> **LISTED RECORDS**:

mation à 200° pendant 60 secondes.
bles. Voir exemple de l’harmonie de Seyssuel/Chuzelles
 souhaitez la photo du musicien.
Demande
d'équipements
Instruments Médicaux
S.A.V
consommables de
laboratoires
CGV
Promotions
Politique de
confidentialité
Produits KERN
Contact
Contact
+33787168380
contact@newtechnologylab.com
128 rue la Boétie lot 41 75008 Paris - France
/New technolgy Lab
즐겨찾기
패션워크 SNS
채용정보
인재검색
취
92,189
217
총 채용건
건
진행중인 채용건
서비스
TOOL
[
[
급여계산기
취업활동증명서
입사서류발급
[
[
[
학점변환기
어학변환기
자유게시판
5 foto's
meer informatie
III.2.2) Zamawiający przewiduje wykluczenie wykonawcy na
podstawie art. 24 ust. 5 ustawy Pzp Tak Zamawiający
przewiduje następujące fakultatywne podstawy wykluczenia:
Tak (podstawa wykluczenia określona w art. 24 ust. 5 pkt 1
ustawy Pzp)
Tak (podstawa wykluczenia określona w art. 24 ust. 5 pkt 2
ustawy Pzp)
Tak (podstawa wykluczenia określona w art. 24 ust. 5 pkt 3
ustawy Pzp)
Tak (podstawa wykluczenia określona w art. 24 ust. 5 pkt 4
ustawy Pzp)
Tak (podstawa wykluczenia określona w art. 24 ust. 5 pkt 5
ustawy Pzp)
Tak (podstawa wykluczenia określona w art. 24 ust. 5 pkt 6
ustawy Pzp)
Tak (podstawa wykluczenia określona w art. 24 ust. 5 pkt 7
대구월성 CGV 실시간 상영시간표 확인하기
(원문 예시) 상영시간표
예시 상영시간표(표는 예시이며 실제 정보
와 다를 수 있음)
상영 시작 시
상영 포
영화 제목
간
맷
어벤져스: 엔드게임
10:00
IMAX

> **PROBLEM DESCRIPTION**: Restate all the material above, keeping each word as it is.

> **OUTPUT**:
mation à 200° pendant 60 secondes.
bles. Voir exemple de l’harmonie de Seyssuel/Chuzelles
 souhaitez la photo du musicien.
Demande
d'équipements
Instruments Médicaux
S.A.V
consommables de
laboratoires
CGV
Promotions
Politique de
confidentialité
Produits KERN
Contact
Contact
+33787168380
contact@newtechnologylab.com
128 rue la Boétie lot 41 75008 Paris - France
/New technolgy Lab
즐겨찾기
패션워크 SNS
채용정보
인재검색
취
92,189
217
총 채용건
건
진행중인 채용건
서비스
TOOL
[
[
급여계산기
취업활동증명서
입사서류발급
[
[
[
학점변환기
어학변환기
자유게시판
5 foto's
meer informatie
III.2.2) Zamawiający przewiduje wykluczenie wykonawcy na
podstawie art. 24 ust. 5 ustawy Pzp Tak Zamawiający
przewiduje następujące fakultatywne podstawy wykluczenia:
Tak (podstawa wykluczenia określona w art. 24 ust. 5 pkt 1
ustawy Pzp)
Tak (podstawa wykluczenia określona w art. 24 ust. 5 pkt 2
ustawy Pzp)
Tak (podstawa wykluczenia określona w art. 24 ust. 5 pkt 3
ustawy Pzp)
Tak (podstawa wykluczenia określona w art. 24 ust. 5 pkt 4
ustawy Pzp)
Tak (podstawa wykluczenia określona w art. 24 ust. 5 pkt 5
ustawy Pzp)
Tak (podstawa wykluczenia określona w art. 24 ust. 5 pkt 6
ustawy Pzp)
Tak (podstawa wykluczenia określona w art. 24 ust. 5 pkt 7
대구월성 CGV 실시간 상영시간표 확인하기
(원문 예시) 상영시간표
예시 상영시간표(표는 예시이며 실제 정보
와 다를 수 있음)
상영 시작 시
상영 포
영화 제목
간
맷
어벤져스: 엔드게임
10:00
IMAX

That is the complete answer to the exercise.